## Brief
Return every line from the records below in which the word "content" is found.

## Data
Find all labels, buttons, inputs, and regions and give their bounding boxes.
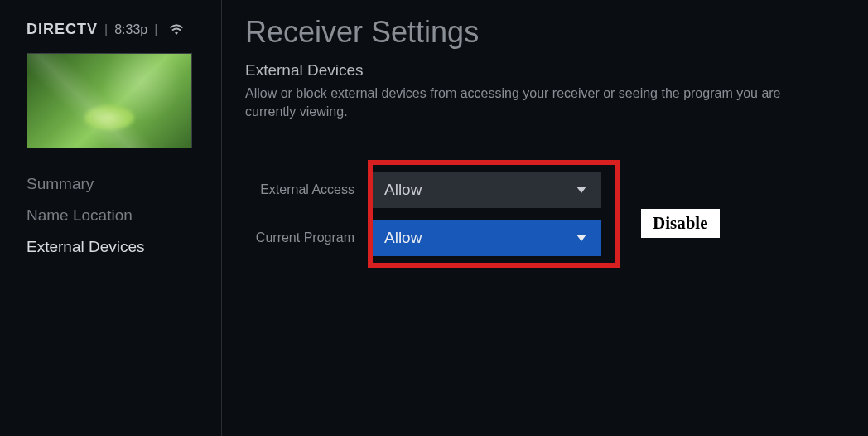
section-subtitle: External Devices [245,61,843,80]
divider: | [104,22,108,37]
setting-row-current-program: Current Program Allow [245,220,843,256]
sidebar-item-external-devices[interactable]: External Devices [27,231,206,263]
clock-time: 8:33p [114,22,147,37]
preview-image [27,53,192,148]
sidebar-item-name-location[interactable]: Name Location [27,200,206,231]
header: DIRECTV | 8:33p | [27,21,206,38]
setting-row-external-access: External Access Allow [245,172,843,208]
current-program-value: Allow [384,229,422,247]
settings-area: External Access Allow Current Program Al… [245,172,843,256]
current-program-dropdown[interactable]: Allow [369,220,601,256]
external-access-value: Allow [384,181,422,199]
annotation-callout: Disable [641,209,720,238]
external-access-dropdown[interactable]: Allow [369,172,601,208]
page-title: Receiver Settings [245,15,843,50]
sidebar-item-summary[interactable]: Summary [27,168,206,200]
sidebar: DIRECTV | 8:33p | Summary Name Location … [0,0,222,436]
chevron-down-icon [576,235,586,241]
wifi-icon [169,24,184,36]
current-program-label: Current Program [245,230,369,245]
chevron-down-icon [576,187,586,193]
external-access-label: External Access [245,182,369,197]
divider: | [154,22,157,37]
brand-logo: DIRECTV [27,21,98,38]
section-description: Allow or block external devices from acc… [245,85,808,122]
main-content: Receiver Settings External Devices Allow… [222,0,868,436]
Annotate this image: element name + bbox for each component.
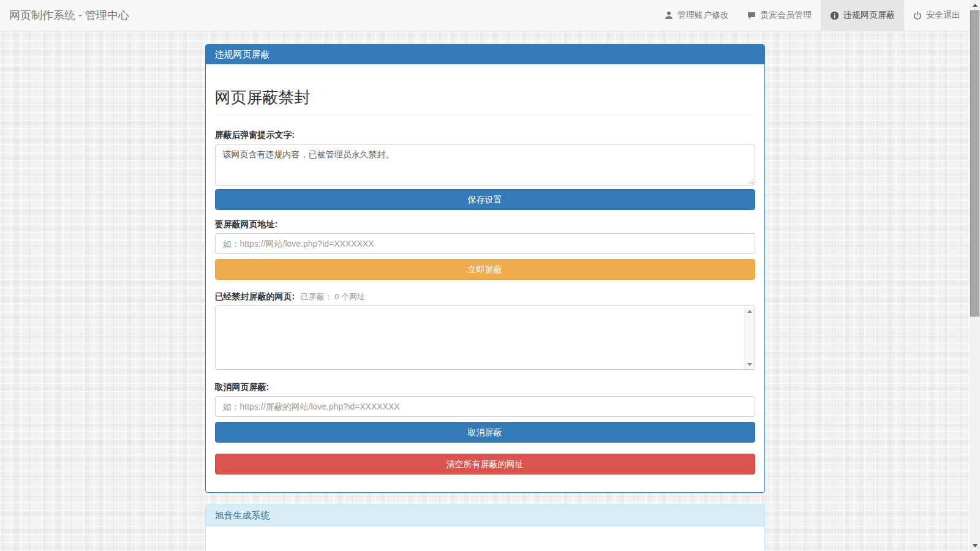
scrollbar-down-icon[interactable] (970, 541, 980, 551)
nav-item-vip-members[interactable]: 贵宾会员管理 (738, 0, 821, 31)
blocked-list-label-row: 已经禁封屏蔽的网页: 已屏蔽： 0 个网址 (215, 291, 755, 302)
block-panel-header: 违规网页屏蔽 (206, 45, 764, 64)
generator-panel-header: 旭音生成系统 (206, 505, 764, 527)
block-panel-body: 网页屏蔽禁封 屏蔽后弹窗提示文字: 该网页含有违规内容，已被管理员永久禁封。 保… (206, 64, 764, 492)
navbar-menu: 管理账户修改 贵宾会员管理 违规网页屏蔽 (655, 0, 970, 31)
info-icon (830, 11, 839, 20)
save-settings-button[interactable]: 保存设置 (215, 189, 755, 210)
nav-item-block-pages[interactable]: 违规网页屏蔽 (821, 0, 904, 31)
block-now-button[interactable]: 立即屏蔽 (215, 259, 755, 280)
clear-all-button[interactable]: 清空所有屏蔽的网址 (215, 454, 755, 474)
power-icon (913, 11, 922, 20)
app-title: 网页制作系统 - 管理中心 (0, 0, 138, 31)
browser-scrollbar[interactable] (970, 0, 980, 551)
popup-textarea-wrap: 该网页含有违规内容，已被管理员永久禁封。 (215, 144, 755, 186)
blocked-list-content (216, 306, 744, 369)
blocked-list-label: 已经禁封屏蔽的网页: (215, 291, 295, 301)
nav-item-logout[interactable]: 安全退出 (904, 0, 970, 31)
unblock-url-label: 取消网页屏蔽: (215, 382, 755, 393)
generator-panel: 旭音生成系统 (205, 504, 765, 551)
nav-item-label: 安全退出 (926, 10, 960, 21)
unblock-url-input[interactable] (215, 396, 755, 417)
navbar: 网页制作系统 - 管理中心 管理账户修改 贵宾会员管理 (0, 0, 970, 31)
nav-item-label: 违规网页屏蔽 (843, 10, 895, 21)
comment-icon (747, 11, 756, 20)
scrollbar-up-icon[interactable] (970, 0, 980, 10)
scrollbar-thumb[interactable] (970, 10, 979, 317)
popup-text-input[interactable]: 该网页含有违规内容，已被管理员永久禁封。 (215, 144, 755, 186)
page-title: 网页屏蔽禁封 (215, 87, 755, 115)
block-panel: 违规网页屏蔽 网页屏蔽禁封 屏蔽后弹窗提示文字: 该网页含有违规内容，已被管理员… (205, 44, 765, 493)
nav-item-label: 管理账户修改 (677, 10, 729, 21)
nav-item-label: 贵宾会员管理 (760, 10, 812, 21)
blocked-count: 已屏蔽： 0 个网址 (301, 292, 365, 301)
user-icon (665, 11, 673, 20)
blocked-list-box[interactable] (215, 305, 755, 370)
blocked-list-scrollbar[interactable] (744, 306, 755, 369)
popup-text-label: 屏蔽后弹窗提示文字: (215, 130, 755, 141)
scroll-down-icon[interactable] (745, 359, 755, 369)
block-url-input[interactable] (215, 233, 755, 254)
scroll-up-icon[interactable] (745, 306, 755, 316)
block-url-label: 要屏蔽网页地址: (215, 219, 755, 230)
nav-item-account[interactable]: 管理账户修改 (655, 0, 738, 31)
clear-button-wrap: 清空所有屏蔽的网址 (215, 454, 755, 474)
page: 网页制作系统 - 管理中心 管理账户修改 贵宾会员管理 (0, 0, 970, 551)
unblock-button[interactable]: 取消屏蔽 (215, 422, 755, 443)
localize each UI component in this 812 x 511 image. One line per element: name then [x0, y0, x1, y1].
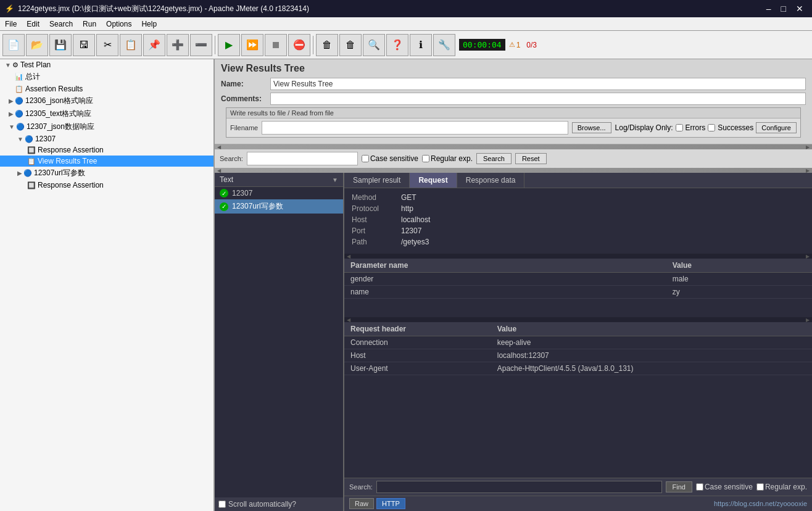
search-button[interactable]: 🔍: [363, 34, 385, 56]
header-value-header: Value: [491, 322, 812, 336]
plugin-button[interactable]: 🔧: [433, 34, 455, 56]
menu-options[interactable]: Options: [101, 19, 136, 30]
http-button[interactable]: HTTP: [376, 498, 405, 509]
tab-request[interactable]: Request: [410, 173, 457, 188]
param-row-gender: gender male: [344, 273, 812, 286]
raw-button[interactable]: Raw: [349, 498, 374, 509]
param-row-name: name zy: [344, 286, 812, 299]
reset-button[interactable]: Reset: [515, 153, 547, 164]
text-list-item-12307url[interactable]: ✓ 12307url写参数: [215, 199, 343, 214]
maximize-button[interactable]: □: [777, 2, 790, 15]
bottom-regex-checkbox[interactable]: [756, 483, 764, 491]
stop-button[interactable]: ⏹: [265, 34, 287, 56]
tree-item-12307[interactable]: ▼ 🔵 12307: [0, 133, 213, 144]
header-row-host: Host localhost:12307: [344, 349, 812, 362]
find-button[interactable]: Find: [666, 481, 692, 492]
path-key: Path: [352, 238, 401, 246]
tree-label-view-results-tree: View Results Tree: [38, 157, 97, 165]
filename-label: Filename: [230, 124, 258, 131]
configure-button[interactable]: Configure: [756, 122, 797, 133]
tree-item-response-assertion2[interactable]: 🔲 Response Assertion: [0, 180, 213, 191]
add-button[interactable]: ➕: [167, 34, 189, 56]
param-name-name: name: [344, 286, 666, 299]
bottom-bar: Raw HTTP https://blog.csdn.net/zyooooxie: [344, 496, 812, 511]
port-key: Port: [352, 226, 401, 235]
bottom-search-label: Search:: [349, 483, 373, 491]
cut-button[interactable]: ✂: [96, 34, 118, 56]
tree-item-assertion-results[interactable]: 📋 Assertion Results: [0, 83, 213, 94]
protocol-value: http: [401, 204, 413, 213]
expand-12305text[interactable]: ▶: [9, 110, 14, 117]
expand-12307json[interactable]: ▼: [9, 123, 15, 130]
clearall-button[interactable]: 🗑: [339, 34, 362, 56]
method-value: GET: [401, 193, 416, 202]
expand-12307url[interactable]: ▶: [17, 170, 22, 177]
header-row-useragent: User-Agent Apache-HttpClient/4.5.5 (Java…: [344, 362, 812, 375]
comments-input[interactable]: [270, 93, 806, 105]
tree-item-12306json[interactable]: ▶ 🔵 12306_json格式响应: [0, 94, 213, 107]
text-list-item-12307[interactable]: ✓ 12307: [215, 187, 343, 199]
param-name-gender: gender: [344, 273, 666, 286]
browse-button[interactable]: Browse...: [572, 122, 611, 133]
search-button[interactable]: Search: [476, 153, 512, 164]
bottom-case-checkbox[interactable]: [696, 483, 703, 491]
info-button[interactable]: ℹ: [410, 34, 432, 56]
new-button[interactable]: 📄: [2, 34, 25, 56]
menu-help[interactable]: Help: [136, 19, 162, 30]
tab-response-data[interactable]: Response data: [457, 173, 525, 188]
menu-edit[interactable]: Edit: [22, 19, 44, 30]
minimize-button[interactable]: –: [763, 2, 775, 15]
expand-12306json[interactable]: ▶: [9, 98, 14, 104]
tree-item-view-results-tree[interactable]: 📋 View Results Tree: [0, 156, 213, 167]
expand-12307[interactable]: ▼: [17, 136, 23, 143]
close-button[interactable]: ✕: [792, 2, 807, 15]
successes-label: Successes: [718, 123, 753, 132]
tree-item-zongji[interactable]: 📊 总计: [0, 70, 213, 83]
status-dot-12307: ✓: [220, 189, 228, 197]
menu-file[interactable]: File: [0, 19, 22, 30]
save-button[interactable]: 💾: [49, 34, 72, 56]
tree-item-12307json[interactable]: ▼ 🔵 12307_json数据响应: [0, 120, 213, 133]
start-no-pause[interactable]: ⏩: [241, 34, 263, 56]
search-input[interactable]: [247, 152, 358, 165]
shutdown-button[interactable]: ⛔: [288, 34, 310, 56]
saveas-button[interactable]: 🖫: [73, 34, 95, 56]
successes-checkbox[interactable]: [708, 124, 715, 131]
copy-button[interactable]: 📋: [120, 34, 142, 56]
zongji-icon: 📊: [15, 73, 23, 81]
12307-icon: 🔵: [25, 135, 33, 143]
paste-button[interactable]: 📌: [143, 34, 165, 56]
auto-scroll-checkbox[interactable]: [218, 501, 226, 508]
help-button[interactable]: ❓: [386, 34, 408, 56]
case-sensitive-checkbox[interactable]: [362, 155, 369, 162]
req-field-port: Port 12307: [352, 226, 805, 235]
menu-search[interactable]: Search: [44, 19, 78, 30]
tree-item-test-plan[interactable]: ▼ ⚙ Test Plan: [0, 59, 213, 70]
regular-exp-checkbox[interactable]: [422, 155, 429, 162]
run-button[interactable]: ▶: [218, 34, 240, 56]
regular-exp-label: Regular exp.: [431, 154, 473, 163]
host-value: localhost: [401, 215, 430, 224]
remove-button[interactable]: ➖: [190, 34, 212, 56]
filename-input[interactable]: [262, 121, 568, 135]
menu-run[interactable]: Run: [78, 19, 101, 30]
open-button[interactable]: 📂: [26, 34, 48, 56]
tab-sampler-result[interactable]: Sampler result: [344, 173, 410, 188]
param-value-gender: male: [666, 273, 812, 286]
name-input[interactable]: [270, 78, 806, 90]
expand-icon-test-plan[interactable]: ▼: [5, 62, 11, 69]
results-split: Text ▼ ✓ 12307 ✓ 12307url写参数 Scroll auto…: [215, 173, 812, 511]
header-row-connection: Connection keep-alive: [344, 336, 812, 349]
path-value: /getyes3: [401, 238, 429, 246]
header-value-connection: keep-alive: [491, 336, 812, 349]
clear-button[interactable]: 🗑: [316, 34, 338, 56]
bottom-spacer: [344, 375, 812, 478]
errors-checkbox[interactable]: [676, 124, 683, 131]
bottom-search-bar: Search: Find Case sensitive Regular exp.: [344, 478, 812, 496]
tree-item-12307url[interactable]: ▶ 🔵 12307url写参数: [0, 167, 213, 180]
tree-item-response-assertion[interactable]: 🔲 Response Assertion: [0, 144, 213, 156]
headers-table: Request header Value Connection keep-ali…: [344, 322, 812, 375]
text-list-label: Text: [220, 175, 233, 184]
tree-item-12305text[interactable]: ▶ 🔵 12305_text格式响应: [0, 107, 213, 120]
bottom-search-input[interactable]: [376, 481, 662, 493]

## Result below
main-content: Receiver Settings External Devices Allow… [222,0,868,436]
blocked-list-content (216, 306, 744, 369)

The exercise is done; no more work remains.